Il concorso è stato indetto dal NIST nel 2007, per designare il successore dell’algoritmo di hashing SHA-1, ritenuto poco sicuro soprattutto a causa dell’attacco studiato da Xiaoyun Wang (王小云), che permette di trovare una collisione con 2⁶³ operazioni, contro le 2⁸⁰ operazioni che sarebbero necessarie. Il successore attuale di SHA-1 è SHA-2 e la sua famiglia (SHA-224, SHA-256, SHA-384 e SHA-512). Gli hash di SHA-2 sono però dello stesso tipo di SHA-1, per cui la comunità crittografica non ritiene saggio fidarsi sul lungo periodo di tali algoritmi. Per questo motivo si è deciso di creare il nuovo SHA-3, che dovrebbe essere annunciato nel 2012.

Tra le proposte più discusse c’è Skein, creato da Bruce Schneier – co-sviluppatore di Twofish – insieme a universitari e sviluppatori di Intel e Microsoft. L’algoritmo è estremamente veloce (500MiB/sec per core su un Core 2 Duo x64 3.1 GHz, veloce il triplo di SHA-512 e quasi il doppio di SHA-256) e snello (è possibile implementare Skein-512 con 200 byte di stato e Skein-256 con soli 100 byte), e utilizza primitive simili a quelle usate da SHA-2.

Degno di nota è anche MD6, sviluppato da un team del MIT guidato da Ron L. Rivest, noto per essere stato co-autore di RSA, MD4, MD5 e RC6 (uno degli algoritmi finalisti per lo standard AES). MD6 ha un design tradizionale, è relativamente lento (che può non essere solo uno svantaggio per un algoritmo di hashing) e è studiato per funzionare bene su sistemi paralleli.

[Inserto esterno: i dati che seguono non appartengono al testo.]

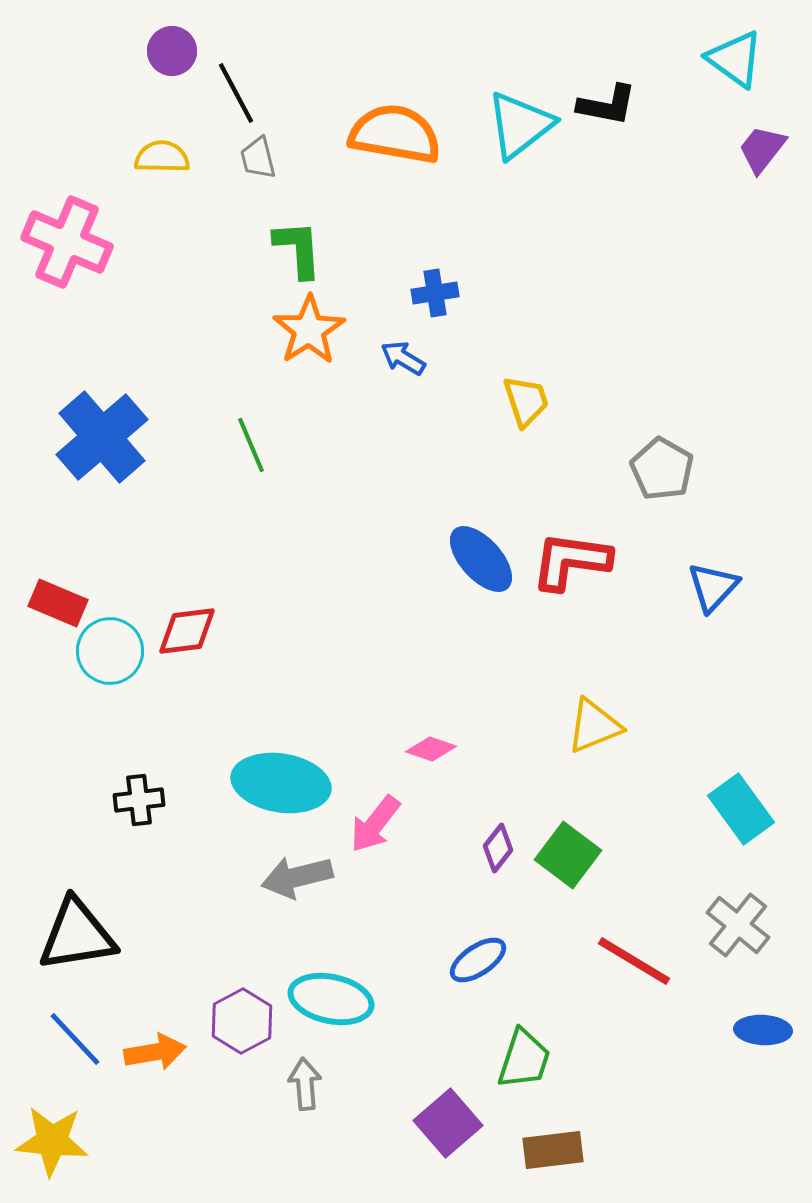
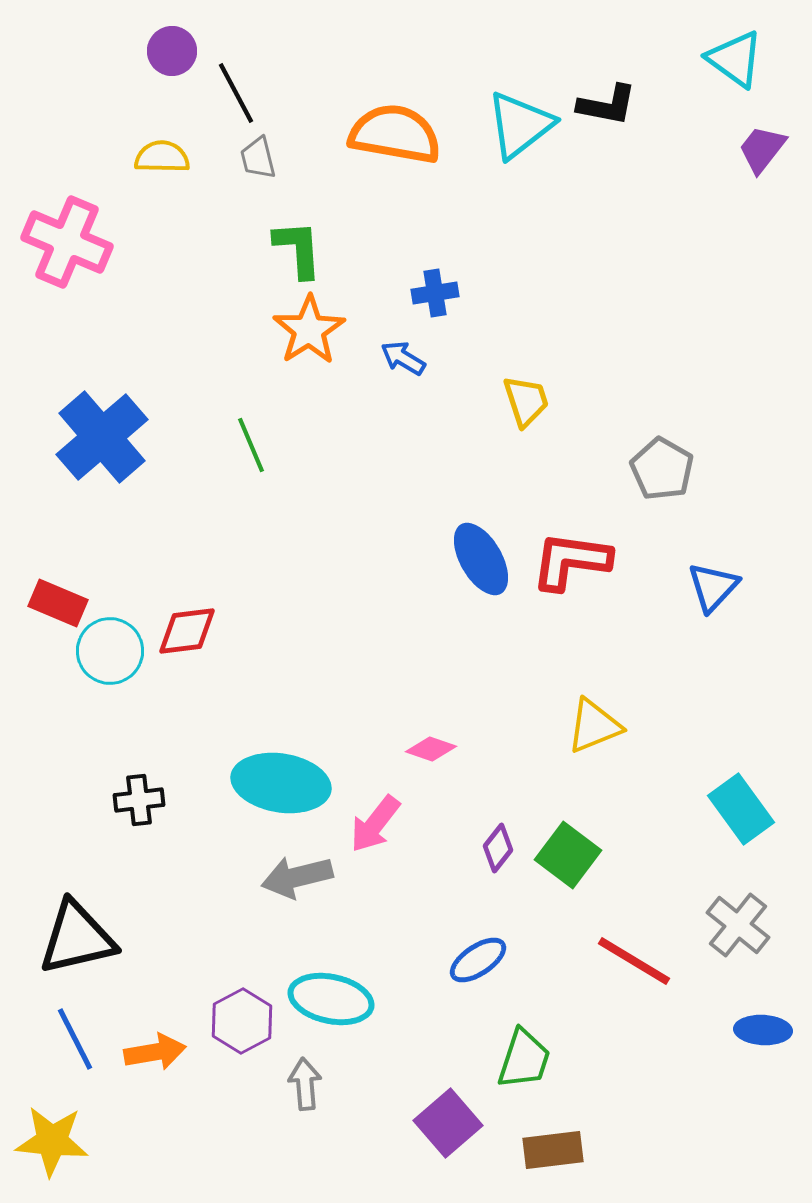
blue ellipse at (481, 559): rotated 12 degrees clockwise
black triangle at (77, 935): moved 3 px down; rotated 4 degrees counterclockwise
blue line at (75, 1039): rotated 16 degrees clockwise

La squadra Danese e Austriaca che ha progettato Serpent (finalista AES) e trovato vulnerabilità in SHA-1 e GOST ha inviato come proposta Grøstl, la cui architettura si discosta nettamente da quella di SHA, pur rimanendo veloce come SHA-2. Ci si attende una proposta anche da Joan Daemen e Vincent Rijmen, creatori di Rijndael (vincitore di AES), ma non sono ancora disponibili informazioni a riguardo.

Molte proposte sembrano di sviluppatori amatoriali. L’algoritmo WaMM è stato dimostrato vulnerabile in meno di 24 ore. Geoffrey Park, seguendo le idee di Stephen Wolfram, ha sviluppato un hash, NKS2D, interamente basato sugli automi cellulari, ma è inevitabilmente lento e non è possibile dimostrarne formalmente la sicurezza.

Non sono noti i criteri con cui verrà selezionao il vincitore. Il prossimo passo è la “SHA-3 Candidate Conference” che verrà tenuta a Febbraio 2009.